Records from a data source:

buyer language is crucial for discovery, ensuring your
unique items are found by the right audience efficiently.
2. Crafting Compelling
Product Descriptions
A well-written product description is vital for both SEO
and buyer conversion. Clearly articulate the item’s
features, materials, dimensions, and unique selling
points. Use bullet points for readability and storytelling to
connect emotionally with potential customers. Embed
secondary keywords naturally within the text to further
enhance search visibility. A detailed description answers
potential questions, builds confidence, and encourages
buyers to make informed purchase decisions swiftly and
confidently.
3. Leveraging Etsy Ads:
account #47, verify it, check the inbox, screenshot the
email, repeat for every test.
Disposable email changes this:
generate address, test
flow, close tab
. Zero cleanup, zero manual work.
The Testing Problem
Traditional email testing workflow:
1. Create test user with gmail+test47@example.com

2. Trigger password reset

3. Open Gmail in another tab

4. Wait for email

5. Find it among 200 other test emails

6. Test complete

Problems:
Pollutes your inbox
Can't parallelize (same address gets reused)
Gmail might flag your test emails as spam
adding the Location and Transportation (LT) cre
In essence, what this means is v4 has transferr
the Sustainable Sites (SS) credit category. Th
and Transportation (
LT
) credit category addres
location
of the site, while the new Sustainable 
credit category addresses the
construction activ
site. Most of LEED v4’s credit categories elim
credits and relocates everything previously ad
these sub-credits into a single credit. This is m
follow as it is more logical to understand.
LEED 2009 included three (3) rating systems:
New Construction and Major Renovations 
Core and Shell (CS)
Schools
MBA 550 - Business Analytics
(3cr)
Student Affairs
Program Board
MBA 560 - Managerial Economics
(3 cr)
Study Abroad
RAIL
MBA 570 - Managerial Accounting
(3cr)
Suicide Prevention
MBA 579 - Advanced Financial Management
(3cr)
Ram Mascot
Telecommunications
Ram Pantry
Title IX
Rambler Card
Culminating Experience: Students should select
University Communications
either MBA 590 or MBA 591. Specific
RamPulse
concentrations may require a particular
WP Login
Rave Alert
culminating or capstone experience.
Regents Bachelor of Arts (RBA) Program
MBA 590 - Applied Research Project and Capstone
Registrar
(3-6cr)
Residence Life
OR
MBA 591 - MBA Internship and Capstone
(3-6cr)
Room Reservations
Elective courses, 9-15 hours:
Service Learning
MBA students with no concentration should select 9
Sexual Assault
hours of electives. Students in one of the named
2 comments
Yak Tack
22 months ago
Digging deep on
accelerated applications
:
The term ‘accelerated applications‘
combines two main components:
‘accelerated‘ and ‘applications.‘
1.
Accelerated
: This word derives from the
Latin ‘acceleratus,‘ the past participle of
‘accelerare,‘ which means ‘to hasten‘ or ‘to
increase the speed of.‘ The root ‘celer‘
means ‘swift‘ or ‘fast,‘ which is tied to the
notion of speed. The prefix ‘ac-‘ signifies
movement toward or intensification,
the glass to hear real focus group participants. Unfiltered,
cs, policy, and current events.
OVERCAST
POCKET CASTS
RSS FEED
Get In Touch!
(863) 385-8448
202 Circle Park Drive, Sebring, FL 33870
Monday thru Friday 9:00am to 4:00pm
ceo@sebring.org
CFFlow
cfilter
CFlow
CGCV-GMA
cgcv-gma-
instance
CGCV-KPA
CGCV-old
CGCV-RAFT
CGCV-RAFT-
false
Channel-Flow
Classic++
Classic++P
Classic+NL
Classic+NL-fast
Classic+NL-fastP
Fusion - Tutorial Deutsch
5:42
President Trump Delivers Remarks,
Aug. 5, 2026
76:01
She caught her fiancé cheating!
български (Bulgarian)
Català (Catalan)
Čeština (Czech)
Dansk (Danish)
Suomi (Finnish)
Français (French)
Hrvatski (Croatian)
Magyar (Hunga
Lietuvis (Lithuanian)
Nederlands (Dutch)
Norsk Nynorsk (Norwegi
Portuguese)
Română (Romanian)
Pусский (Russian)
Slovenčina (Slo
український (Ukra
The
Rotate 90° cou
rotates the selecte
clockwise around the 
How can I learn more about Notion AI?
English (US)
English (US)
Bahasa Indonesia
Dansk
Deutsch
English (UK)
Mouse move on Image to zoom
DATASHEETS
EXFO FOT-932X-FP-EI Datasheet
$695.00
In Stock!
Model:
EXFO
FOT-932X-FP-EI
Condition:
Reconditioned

◆ ABOUT THIS EXERCISE ◆
Repeat only the stretch of lines that opens with the line containing "Català (Catalan)" and closes with the final line of the entries, both included, exactly as written.

◆ RESPONSE AREA ◆
Català (Catalan)
Čeština (Czech)
Dansk (Danish)
Suomi (Finnish)
Français (French)
Hrvatski (Croatian)
Magyar (Hunga
Lietuvis (Lithuanian)
Nederlands (Dutch)
Norsk Nynorsk (Norwegi
Portuguese)
Română (Romanian)
Pусский (Russian)
Slovenčina (Slo
український (Ukra
The
Rotate 90° cou
rotates the selecte
clockwise around the 
How can I learn more about Notion AI?
English (US)
English (US)
Bahasa Indonesia
Dansk
Deutsch
English (UK)
Mouse move on Image to zoom
DATASHEETS
EXFO FOT-932X-FP-EI Datasheet
$695.00
In Stock!
Model:
EXFO
FOT-932X-FP-EI
Condition:
Reconditioned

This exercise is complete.